Well researched wartime Japan4
Harry Niles, the son of white missionaries to Japan, was raised by a native nurse and has remained in Japan all his life, more Japanese than American. Early December, 1941, finds him in Tokyo just before the bombing of Pearl Harbor, running the Happy Paris club and struggling to maintain his relationship with his beautiful and emotional mistress, Michiko, who also works in the club, playing the juke box. With talk of war everywhere, Harry is intent on leaving. But how? And can he, using his cunning and knowledge of politics, con his adopted country out of fatal combat with the powerful America? And escape the honor bound military man, Ishigami, who's stalking him with a mind poisoned by past wrongs and a sword bent on revenge?

While DECEMBER 6 does not live up to GORKY PARK, and while Harry Niles is no match for Arkady Renko, Martin Cruz Smith's latest effort is stamped with his distinctive use of details.
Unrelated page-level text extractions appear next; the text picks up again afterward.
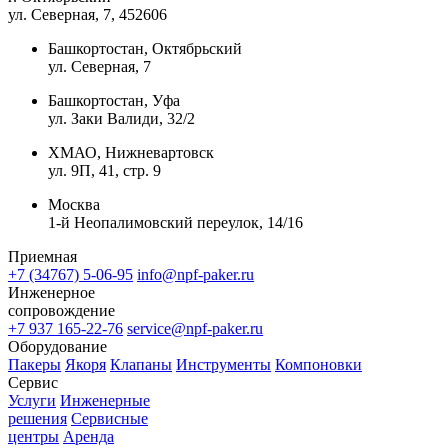
ул. Северная, 7
, 452606
Башкортостан, Октябрьский
ул. Северная, 7
Башкортостан, Уфа
ул. Заки Валиди, 32/2
ХМАО, Нижневартовск
ул. 9П, 41, стр. 9
Москва
1-й Неопалимовский переулок, 14/16
Приемная
+7 (34767) 5-06-95
info@npf-paker.ru
Инженерное
сопровождение
+7 937 165-22-76
service@npf-paker.ru
Оборудование
Пакеры
Якоря
Клапаны
Инструменты
Компоновки
Сервис
Услуги
Инженерные
решения
Сервисные
центры
Аренда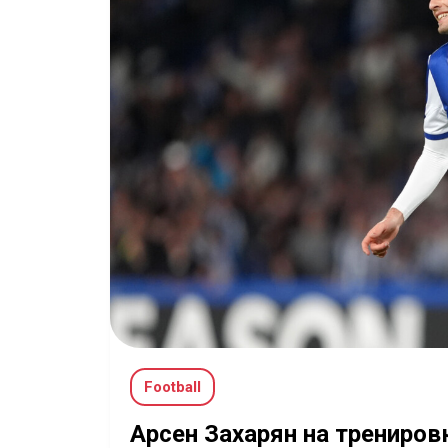
Football
Арсен Захарян на трениро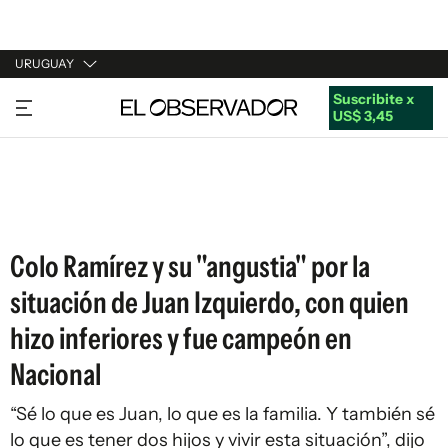
URUGUAY
Suscribite x
URUGUAY
US$ 3,45
ARGENTINA
ESPAÑA
ESTADOS UNIDOS
Colo Ramírez y su "angustia" por la
situación de Juan Izquierdo, con quien
hizo inferiores y fue campeón en
Nacional
“Sé lo que es Juan, lo que es la familia. Y también sé
lo que es tener dos hijos y vivir esta situación”, dijo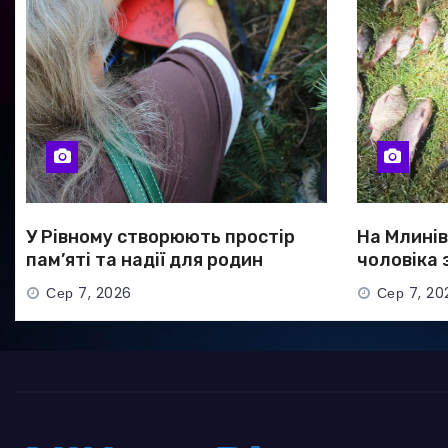
У Рівному створюють простір
На Млині
пам’яті та надії для родин
чоловіка 
безвісти зниклих і полонених
риби на п
Сер 7, 2026
Сер 7, 20
військових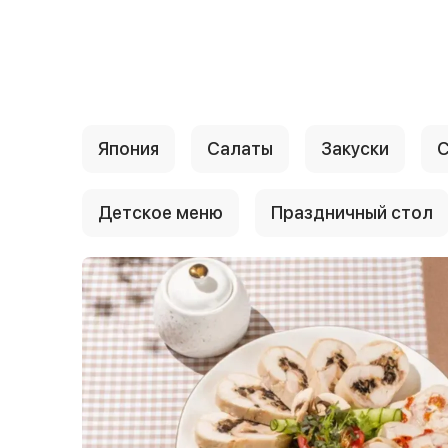
{{ textContacts }}
Япония
Салаты
Закуски
С
Детское меню
Праздничный стол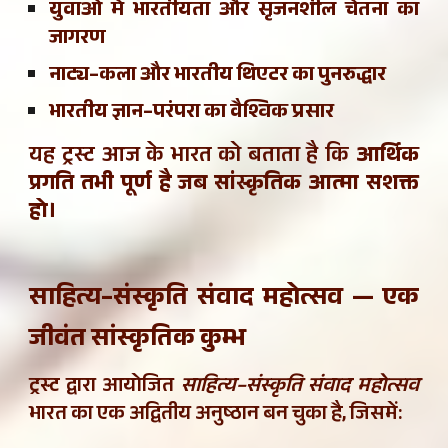
युवाओं में भारतीयता और सृजनशील चेतना का
जागरण
नाट्य–कला और भारतीय थिएटर का पुनरुद्धार
भारतीय ज्ञान–परंपरा का वैश्विक प्रसार
यह ट्रस्ट आज के भारत को बताता है कि
आर्थिक
प्रगति तभी पूर्ण है जब सांस्कृतिक आत्मा सशक्त
हो।
साहित्य–संस्कृति संवाद महोत्सव — एक
जीवंत सांस्कृतिक कुम्भ
ट्रस्ट द्वारा आयोजित
साहित्य–संस्कृति संवाद महोत्सव
भारत का एक अद्वितीय अनुष्ठान बन चुका है, जिसमें:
His prose is clean and reflective, never coarse or unfinished or abrasive. The plot is not linear but rather slips back and forth, weaving time, place, and characters into a novel that some will find confusing, others beautiful.

Me, I ended up somewhere between confused and awed. Smith's touch is magic, but the sheer volume of research included in DECEMBER 6 made it at times read more like a school paper than a novel. One paragraph, which detailed some gruesome beheadings, managed to stretch more than two pages. Plus, during some points Harry Niles came across as unemotional and detached, although I was aware of churning undercurrents. The dialogue disappointed me as well. Still, I felt the ending was a fitting finale to an intriguing story of love, violence, and politics.

A newcomer to Smith's writing may be overwhelmed by this fact packed thriller, but Smith's fans, as well as anyone interested in wartime Japan, will find DECEMBER 6 absorbing and thought provoking.